Israeli law, upheld by the Supreme Court in 2003, stipulates that it is forbidden to conduct a religious ceremony “contrary to accepted practice” at a holy site, or one that may “hurt the feelings of other worshipers.”
This law is interpreted to preclude women performing religious practices at the Western Wall traditionally done by men in Orthodox Jewish practice, such as reading from a Torah scroll, wearing tefillin or a tallit, or blowing a shofar.
Police have been less stringent regarding more colorful “female style” prayer shawls worn in a less traditional fashion as a scarf.
Women of the Wall chairwoman Anat Hoffman, who was arrested at the Western Wall in October, said that she was “somewhat optimistic” about the news that Sharansky had been asked to look into the matter, calling the Jewish Agency a “serious table” for deliberating on the matter.
She did, however, express concern, saying that she was “trying to have faith” that Sharansky and the Jewish Agency will take the assignment seriously.
Hoffman again dismissed the solution proposed by the Supreme Court in 2003 to establish a prayer area for non- Orthodox denominations in the Robinson’s Arch complex, likening it to “sitting at the back of the bus.”
“If it’s so holy, if it’s such a hot spot, why don’t the ultra- Orthodox want to go there?” she asked. “I want to chose wherever I want to sit on the bus and I don’t need government permission to pray next to the wall.”
The Robinson’s Arch area does not have the same amenities and 24-hour accessibility as the Western Wall Plaza, but Hoffman said that even if the site was upgraded it would not be acceptable unless it were accessible from the plaza.

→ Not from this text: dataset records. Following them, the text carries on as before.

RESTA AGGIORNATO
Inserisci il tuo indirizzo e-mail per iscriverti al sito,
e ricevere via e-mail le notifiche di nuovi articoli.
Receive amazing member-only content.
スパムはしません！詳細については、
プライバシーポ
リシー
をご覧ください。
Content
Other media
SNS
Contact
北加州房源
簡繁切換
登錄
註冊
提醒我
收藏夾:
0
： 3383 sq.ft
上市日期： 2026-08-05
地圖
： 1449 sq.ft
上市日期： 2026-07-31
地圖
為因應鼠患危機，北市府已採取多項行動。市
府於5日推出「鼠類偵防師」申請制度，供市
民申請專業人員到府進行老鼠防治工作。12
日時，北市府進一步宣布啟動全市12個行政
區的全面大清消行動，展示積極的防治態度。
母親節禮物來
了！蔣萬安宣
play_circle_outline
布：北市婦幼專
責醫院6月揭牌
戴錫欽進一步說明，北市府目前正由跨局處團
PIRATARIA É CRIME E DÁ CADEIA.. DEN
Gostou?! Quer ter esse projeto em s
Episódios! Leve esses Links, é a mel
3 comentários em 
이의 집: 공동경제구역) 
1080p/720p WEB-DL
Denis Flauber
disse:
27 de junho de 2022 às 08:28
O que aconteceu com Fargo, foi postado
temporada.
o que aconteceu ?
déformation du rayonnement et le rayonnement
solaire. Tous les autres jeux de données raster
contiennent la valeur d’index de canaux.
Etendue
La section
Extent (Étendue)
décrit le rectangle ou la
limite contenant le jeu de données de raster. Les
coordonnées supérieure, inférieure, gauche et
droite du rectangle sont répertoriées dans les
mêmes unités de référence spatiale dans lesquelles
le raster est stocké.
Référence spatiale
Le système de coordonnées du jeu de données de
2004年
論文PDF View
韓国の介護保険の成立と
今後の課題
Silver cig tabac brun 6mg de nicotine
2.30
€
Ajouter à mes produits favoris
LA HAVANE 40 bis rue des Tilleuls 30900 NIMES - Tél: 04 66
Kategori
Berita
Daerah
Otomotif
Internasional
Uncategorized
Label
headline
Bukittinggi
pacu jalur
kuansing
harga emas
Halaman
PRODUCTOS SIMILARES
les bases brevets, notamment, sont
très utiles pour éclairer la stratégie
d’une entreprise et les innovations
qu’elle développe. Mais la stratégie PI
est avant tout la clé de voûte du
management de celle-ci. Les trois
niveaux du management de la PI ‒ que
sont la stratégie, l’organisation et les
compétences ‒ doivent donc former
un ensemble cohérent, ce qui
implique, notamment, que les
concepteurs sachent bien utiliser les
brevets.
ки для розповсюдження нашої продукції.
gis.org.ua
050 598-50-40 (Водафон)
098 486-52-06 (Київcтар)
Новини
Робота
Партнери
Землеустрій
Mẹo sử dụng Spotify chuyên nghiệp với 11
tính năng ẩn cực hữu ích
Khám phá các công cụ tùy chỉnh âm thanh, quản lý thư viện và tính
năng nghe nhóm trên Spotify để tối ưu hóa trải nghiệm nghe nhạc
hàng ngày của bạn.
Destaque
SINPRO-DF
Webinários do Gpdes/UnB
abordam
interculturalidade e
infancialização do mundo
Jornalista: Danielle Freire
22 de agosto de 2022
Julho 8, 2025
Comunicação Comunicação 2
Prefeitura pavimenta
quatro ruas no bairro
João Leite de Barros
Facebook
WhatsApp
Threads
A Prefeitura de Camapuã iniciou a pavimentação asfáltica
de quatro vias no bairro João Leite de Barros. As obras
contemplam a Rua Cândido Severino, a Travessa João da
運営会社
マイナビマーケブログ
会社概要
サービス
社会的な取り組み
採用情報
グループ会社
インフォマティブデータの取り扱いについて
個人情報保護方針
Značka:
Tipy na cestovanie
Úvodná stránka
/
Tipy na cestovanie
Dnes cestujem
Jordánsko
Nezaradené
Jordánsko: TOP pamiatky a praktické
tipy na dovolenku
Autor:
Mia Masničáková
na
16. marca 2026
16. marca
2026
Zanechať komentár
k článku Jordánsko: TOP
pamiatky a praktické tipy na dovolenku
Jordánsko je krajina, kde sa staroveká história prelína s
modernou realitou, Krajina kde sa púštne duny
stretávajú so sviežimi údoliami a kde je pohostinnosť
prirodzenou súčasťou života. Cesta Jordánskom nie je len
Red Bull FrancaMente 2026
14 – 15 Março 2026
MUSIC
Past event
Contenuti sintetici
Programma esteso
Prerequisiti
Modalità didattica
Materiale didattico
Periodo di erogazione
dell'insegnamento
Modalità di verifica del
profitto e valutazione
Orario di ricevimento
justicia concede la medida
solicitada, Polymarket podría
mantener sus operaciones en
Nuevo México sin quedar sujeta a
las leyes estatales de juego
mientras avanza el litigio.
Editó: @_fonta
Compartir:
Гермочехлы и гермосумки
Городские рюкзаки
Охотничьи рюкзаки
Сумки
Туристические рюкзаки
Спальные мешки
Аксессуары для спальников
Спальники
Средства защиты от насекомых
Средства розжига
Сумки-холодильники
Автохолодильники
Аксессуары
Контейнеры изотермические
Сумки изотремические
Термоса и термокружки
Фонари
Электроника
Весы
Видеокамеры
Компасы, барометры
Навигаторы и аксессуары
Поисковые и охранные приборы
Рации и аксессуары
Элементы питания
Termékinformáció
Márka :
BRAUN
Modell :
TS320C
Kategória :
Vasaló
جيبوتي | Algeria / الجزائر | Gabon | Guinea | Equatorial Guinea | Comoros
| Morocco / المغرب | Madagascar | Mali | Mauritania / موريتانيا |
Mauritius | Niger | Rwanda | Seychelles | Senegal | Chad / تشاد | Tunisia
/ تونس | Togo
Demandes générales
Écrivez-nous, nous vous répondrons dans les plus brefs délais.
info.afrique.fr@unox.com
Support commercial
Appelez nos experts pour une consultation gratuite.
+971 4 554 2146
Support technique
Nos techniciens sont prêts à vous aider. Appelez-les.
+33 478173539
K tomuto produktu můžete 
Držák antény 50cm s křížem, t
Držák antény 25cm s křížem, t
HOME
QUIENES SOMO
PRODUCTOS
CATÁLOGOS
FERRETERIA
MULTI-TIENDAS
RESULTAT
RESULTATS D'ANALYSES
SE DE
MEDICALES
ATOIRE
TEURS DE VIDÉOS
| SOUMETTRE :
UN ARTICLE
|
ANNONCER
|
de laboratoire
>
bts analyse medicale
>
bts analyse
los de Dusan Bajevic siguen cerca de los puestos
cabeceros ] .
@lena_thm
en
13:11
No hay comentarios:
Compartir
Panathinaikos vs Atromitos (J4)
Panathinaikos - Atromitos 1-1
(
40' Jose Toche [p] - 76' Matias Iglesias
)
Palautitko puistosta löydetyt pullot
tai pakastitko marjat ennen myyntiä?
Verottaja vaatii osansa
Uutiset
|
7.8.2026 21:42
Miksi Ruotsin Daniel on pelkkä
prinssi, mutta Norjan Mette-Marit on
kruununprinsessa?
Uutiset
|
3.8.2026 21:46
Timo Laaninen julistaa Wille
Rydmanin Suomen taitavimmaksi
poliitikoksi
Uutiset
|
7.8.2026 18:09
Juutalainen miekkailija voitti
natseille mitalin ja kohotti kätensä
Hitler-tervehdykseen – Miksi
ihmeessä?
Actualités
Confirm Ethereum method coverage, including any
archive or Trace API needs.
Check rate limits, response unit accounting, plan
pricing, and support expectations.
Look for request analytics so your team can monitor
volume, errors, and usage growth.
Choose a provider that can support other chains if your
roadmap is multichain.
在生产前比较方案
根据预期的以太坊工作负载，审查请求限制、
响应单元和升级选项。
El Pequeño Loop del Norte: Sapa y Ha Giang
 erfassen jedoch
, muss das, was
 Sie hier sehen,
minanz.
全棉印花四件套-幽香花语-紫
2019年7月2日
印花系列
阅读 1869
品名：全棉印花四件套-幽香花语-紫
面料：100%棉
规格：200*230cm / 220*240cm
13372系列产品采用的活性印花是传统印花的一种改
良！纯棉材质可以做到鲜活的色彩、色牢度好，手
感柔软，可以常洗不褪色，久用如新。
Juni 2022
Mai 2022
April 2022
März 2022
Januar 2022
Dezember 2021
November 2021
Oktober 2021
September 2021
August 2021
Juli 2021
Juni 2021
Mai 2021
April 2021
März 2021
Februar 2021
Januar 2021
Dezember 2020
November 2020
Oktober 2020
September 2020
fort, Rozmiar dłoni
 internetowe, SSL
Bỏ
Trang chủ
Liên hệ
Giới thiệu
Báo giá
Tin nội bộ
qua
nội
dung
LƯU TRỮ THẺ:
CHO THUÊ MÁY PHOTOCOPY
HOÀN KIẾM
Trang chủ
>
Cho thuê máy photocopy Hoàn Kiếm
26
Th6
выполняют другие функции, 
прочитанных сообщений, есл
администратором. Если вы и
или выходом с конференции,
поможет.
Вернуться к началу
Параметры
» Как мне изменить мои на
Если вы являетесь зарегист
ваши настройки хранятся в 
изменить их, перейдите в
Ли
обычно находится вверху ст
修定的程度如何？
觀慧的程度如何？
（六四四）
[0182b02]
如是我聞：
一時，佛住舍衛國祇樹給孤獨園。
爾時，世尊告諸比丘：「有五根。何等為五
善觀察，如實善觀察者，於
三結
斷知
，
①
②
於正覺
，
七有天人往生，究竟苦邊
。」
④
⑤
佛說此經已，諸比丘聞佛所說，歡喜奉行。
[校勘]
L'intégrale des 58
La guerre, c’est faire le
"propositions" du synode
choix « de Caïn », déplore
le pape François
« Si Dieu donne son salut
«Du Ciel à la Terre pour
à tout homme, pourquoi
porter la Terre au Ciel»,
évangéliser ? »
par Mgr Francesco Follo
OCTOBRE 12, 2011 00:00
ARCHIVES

“I want to see and be seen,” she said.
Yet Hoffman added that she was willing to compromise and says one suggestion is for the Western Wall Plaza to be operated as an Orthodox synagogue during the daily morning, afternoon and evening prayer services, outside of which the space would be made accessible to everyone as a “national monument for all,” with some form of retractable partition built which could be automatically erected and retracted at prayer times.
“Ultimately, we want to change the way the plaza is run today, to accommodate the diversity of the Jewish people,” she said.
An official in the Prime Minister’s Office stressed that the Western Wall should be a unifying force for Jews, both in Israel and abroad.
“Natan Sharansky was turned to because of his unique experience and abilities in serving as a bridge for all streams within the Jewish people,” the official said.
Previously, Sharansky helped negotiate a conversion bill that alienated many Diaspora Jews because it included stringent, ultra-Orthodox definitions of who is considered a Jew and who is eligible to immigrate to Israel.
Melanie Lidman contributed to this report.